Making gradual improvements, starting with whatever bugs you the most

A long project can be paralyzing at times, making it hard to figure out where to start. A trick that I learned in model railroading is to just work on whatever small percentage of the project that bothers you the most. Then, when that’s done, cycle back, create another subproject that fixes whatever bugs you the most now, and keep making incremental improvements like that until you get where you want.

I’ve used the same trick on home improvement projects, and I applied it to this web site over the course of the last few weeks, doing a series of incremental improvements. It led places I didn’t expect it.

A year ago, I tried to do it all at once by migrating to new hardware running a new operating system. That didn’t go so well–it turned out to be a bigger step than I could handle all at once. The server sat in the basement unused, waiting for me to have time to revisit it. Even after I got through the hardware difficulties, getting my existing WordPress site to run on it ended up being non-trivial.

Two weeks ago, I didn’t expect to be running on that new hardware by now. I started out with a plan to get things working as best I could on existing hardware, and see where it led me.

First, I got fed up with my server crashing under load. That led to a different approach to spam blocking, but then to some Apache and MySQL tuning, and testing with Apachebench, which was satisfying. Once a sysadmin, always a sysadmin I say, and this let me be a sysadmin solving a real problem that affected real users.

Once the server went several days without crashing and memory usage remained stable–it would spike under load, but always settled back down–it emboldened me to attack something else that’s always bugged me: tagging untagged content.

That went well. That got me thinking about poorly tagged content. So I performed a database backup, eliminated some unused tags and some tags I didn’t want the system to use–some automated tag process I tried way back when had decided words like “it” and “nt” are useful tags–and re-tagged everything. To my surprise, it took less than 30 minutes.

Then I remembered I had a problem with duplicate content. I found a plugin to address that. I ended up not using it, because it wanted to delete the copies of the posts that had comments on them, but that hunt proved fortuitous because it led me to something I wasn’t looking for.

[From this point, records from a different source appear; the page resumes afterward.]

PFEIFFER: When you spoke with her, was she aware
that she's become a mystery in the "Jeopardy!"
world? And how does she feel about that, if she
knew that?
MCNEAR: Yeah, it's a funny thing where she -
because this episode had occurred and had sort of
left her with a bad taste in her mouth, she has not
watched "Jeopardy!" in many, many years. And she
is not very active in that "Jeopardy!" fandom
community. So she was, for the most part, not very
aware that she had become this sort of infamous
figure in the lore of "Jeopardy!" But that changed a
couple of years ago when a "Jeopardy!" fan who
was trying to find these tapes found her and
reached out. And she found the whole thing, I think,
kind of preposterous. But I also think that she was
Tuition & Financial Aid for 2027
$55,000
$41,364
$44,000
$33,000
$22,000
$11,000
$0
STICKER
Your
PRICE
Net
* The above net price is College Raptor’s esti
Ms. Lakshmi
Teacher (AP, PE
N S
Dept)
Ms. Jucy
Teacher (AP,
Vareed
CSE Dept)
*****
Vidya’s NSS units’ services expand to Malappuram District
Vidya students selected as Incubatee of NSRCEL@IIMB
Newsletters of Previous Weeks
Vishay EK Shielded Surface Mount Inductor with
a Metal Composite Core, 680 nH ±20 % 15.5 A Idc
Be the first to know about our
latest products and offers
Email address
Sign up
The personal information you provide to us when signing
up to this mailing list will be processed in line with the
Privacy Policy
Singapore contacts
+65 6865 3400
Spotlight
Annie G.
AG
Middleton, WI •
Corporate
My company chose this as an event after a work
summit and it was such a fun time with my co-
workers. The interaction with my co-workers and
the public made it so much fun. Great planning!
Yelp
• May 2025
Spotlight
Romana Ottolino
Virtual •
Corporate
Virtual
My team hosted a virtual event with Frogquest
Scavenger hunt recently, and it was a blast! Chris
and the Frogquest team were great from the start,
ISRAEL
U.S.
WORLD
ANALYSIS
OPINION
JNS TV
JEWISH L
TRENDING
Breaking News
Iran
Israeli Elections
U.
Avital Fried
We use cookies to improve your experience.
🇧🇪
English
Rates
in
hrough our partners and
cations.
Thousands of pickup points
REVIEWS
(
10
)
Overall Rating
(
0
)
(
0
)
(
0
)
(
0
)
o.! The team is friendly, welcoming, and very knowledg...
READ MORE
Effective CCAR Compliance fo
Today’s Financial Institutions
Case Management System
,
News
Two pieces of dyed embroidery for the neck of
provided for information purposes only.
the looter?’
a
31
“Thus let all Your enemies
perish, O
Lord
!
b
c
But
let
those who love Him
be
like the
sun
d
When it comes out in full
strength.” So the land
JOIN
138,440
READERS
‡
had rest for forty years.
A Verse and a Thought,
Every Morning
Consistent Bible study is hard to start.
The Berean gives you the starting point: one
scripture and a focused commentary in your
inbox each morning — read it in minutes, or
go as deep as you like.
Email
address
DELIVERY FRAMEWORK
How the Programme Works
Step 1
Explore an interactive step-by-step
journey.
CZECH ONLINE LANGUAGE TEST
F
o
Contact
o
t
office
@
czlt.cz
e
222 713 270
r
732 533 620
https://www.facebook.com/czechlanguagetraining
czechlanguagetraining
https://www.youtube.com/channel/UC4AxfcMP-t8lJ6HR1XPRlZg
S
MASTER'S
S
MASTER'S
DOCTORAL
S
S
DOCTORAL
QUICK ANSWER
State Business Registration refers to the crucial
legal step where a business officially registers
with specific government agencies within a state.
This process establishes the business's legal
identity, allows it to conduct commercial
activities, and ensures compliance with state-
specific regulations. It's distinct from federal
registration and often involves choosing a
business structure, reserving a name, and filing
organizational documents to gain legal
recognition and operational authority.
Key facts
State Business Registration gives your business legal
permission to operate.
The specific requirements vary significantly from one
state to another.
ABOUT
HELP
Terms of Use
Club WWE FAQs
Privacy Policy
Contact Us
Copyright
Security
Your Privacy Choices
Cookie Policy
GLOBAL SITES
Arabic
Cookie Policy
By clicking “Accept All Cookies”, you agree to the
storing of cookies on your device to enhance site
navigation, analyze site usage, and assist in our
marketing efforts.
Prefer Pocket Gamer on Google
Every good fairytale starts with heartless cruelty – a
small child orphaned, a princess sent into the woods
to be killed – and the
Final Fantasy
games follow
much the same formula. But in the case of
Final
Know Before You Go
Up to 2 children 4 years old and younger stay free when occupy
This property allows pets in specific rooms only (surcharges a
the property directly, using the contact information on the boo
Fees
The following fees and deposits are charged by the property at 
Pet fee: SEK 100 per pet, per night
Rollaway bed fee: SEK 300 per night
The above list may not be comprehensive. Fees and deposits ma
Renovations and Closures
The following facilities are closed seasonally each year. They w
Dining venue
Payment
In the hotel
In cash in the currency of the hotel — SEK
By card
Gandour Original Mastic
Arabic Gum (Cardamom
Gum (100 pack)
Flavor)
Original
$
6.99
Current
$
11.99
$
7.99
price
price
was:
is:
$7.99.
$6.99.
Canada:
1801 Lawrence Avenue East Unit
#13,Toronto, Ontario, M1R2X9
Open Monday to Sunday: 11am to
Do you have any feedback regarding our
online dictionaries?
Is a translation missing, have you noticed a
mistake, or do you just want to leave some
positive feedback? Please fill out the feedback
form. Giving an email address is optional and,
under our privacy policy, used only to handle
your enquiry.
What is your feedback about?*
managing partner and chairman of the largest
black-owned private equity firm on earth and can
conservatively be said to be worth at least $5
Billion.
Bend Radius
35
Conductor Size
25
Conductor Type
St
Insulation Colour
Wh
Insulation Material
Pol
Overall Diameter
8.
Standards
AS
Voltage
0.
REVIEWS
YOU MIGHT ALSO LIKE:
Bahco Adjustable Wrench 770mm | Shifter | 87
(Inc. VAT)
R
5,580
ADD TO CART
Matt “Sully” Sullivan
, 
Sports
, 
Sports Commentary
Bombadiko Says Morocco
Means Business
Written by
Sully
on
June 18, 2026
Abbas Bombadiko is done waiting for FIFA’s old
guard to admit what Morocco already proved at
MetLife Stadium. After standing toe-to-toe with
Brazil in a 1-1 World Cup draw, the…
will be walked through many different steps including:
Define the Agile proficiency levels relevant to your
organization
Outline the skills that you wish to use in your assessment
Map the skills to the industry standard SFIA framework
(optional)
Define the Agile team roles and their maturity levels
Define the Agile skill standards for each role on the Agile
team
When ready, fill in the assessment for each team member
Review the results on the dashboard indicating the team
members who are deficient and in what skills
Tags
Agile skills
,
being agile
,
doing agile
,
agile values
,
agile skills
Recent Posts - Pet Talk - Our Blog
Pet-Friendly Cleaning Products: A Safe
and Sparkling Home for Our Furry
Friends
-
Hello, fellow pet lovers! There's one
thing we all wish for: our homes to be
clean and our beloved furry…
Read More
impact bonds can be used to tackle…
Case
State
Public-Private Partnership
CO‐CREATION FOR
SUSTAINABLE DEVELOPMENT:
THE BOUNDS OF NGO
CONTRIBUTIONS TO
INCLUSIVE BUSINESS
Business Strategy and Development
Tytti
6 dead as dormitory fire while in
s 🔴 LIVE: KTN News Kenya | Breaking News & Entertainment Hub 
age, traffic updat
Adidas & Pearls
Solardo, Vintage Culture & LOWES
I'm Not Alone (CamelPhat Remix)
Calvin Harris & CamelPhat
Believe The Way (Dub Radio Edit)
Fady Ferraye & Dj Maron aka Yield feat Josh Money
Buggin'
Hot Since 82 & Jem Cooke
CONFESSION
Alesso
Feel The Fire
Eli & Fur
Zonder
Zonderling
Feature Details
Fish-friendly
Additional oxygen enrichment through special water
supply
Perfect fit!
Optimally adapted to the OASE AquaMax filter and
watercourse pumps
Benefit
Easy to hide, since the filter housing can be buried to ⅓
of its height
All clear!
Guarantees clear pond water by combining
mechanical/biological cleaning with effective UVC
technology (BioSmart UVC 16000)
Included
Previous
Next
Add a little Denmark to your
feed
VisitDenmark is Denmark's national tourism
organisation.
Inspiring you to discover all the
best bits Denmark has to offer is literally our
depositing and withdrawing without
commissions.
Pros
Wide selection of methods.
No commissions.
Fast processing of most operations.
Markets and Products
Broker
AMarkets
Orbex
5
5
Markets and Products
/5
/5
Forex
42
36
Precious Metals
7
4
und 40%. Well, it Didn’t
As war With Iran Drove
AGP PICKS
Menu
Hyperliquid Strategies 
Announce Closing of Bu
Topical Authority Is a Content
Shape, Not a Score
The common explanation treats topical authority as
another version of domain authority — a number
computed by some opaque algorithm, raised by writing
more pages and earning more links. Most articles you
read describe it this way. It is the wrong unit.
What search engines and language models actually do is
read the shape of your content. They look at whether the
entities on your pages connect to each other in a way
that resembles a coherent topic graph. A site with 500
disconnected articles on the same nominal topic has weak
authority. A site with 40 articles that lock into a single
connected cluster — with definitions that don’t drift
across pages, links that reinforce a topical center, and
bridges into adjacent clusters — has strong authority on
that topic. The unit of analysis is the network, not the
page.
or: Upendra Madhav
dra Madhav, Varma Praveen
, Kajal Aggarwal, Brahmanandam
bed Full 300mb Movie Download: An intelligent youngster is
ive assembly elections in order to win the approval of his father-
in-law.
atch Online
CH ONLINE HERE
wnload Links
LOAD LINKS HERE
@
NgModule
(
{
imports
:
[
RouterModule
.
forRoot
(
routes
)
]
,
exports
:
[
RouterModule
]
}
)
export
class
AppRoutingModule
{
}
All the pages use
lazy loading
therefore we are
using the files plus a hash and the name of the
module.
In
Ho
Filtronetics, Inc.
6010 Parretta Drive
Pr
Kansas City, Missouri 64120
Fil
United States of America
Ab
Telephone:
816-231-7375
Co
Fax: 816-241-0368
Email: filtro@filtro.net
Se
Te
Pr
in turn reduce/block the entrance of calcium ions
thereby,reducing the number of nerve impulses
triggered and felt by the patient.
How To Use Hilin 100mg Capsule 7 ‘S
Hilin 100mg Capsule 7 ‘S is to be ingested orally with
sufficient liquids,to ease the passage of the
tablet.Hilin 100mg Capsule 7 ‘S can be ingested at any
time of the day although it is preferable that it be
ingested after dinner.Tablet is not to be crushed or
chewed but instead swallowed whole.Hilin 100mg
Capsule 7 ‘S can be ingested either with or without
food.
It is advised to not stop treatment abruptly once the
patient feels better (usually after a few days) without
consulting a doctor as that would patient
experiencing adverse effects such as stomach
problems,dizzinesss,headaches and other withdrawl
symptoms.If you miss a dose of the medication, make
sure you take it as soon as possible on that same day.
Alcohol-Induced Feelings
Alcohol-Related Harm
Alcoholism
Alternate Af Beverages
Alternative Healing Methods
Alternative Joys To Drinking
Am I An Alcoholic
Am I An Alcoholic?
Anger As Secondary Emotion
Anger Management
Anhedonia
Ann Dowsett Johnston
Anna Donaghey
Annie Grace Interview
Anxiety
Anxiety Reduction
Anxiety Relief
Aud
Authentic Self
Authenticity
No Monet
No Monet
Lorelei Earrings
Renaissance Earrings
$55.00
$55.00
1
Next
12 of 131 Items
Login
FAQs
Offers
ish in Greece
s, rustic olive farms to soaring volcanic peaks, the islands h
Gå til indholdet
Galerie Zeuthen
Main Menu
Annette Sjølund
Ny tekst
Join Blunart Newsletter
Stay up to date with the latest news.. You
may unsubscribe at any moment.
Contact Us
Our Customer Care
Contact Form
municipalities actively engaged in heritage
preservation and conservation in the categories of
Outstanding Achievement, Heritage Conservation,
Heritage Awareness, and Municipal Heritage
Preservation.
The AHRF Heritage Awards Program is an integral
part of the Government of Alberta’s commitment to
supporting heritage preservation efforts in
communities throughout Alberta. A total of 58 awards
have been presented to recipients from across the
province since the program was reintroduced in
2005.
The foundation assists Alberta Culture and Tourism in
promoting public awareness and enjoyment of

In the course of trying to find a plugin to address duplicate content, I found a plugin that clones sites. I thought that would allow me to move to a new server a lot more easily. And it did.

That brought me full circle, back to the hardware I bought for a new server a year ago. Even with the plugin, I had a few bumps in the road, but once I had a clean-enough database and /var/www directory, I got it done in two evenings.

That’s not entirely a bad thing. I ended up in the same place, but with the detours, I ended up getting there with things I wouldn’t necessarily have had if everything had just worked immediately.

This approach would drive a professional project manager crazy, but when you’re doing something on your own time, it’s not a bad way to go. Spend 15 minutes a day doing little things, and over the course of a few weeks of doing that, you can end up making real progress. Whether it’s building a web site, a train layout, or fixing up stuff around the house, it’s a method that can keep you moving forward without feeling overwhelmed about where to start.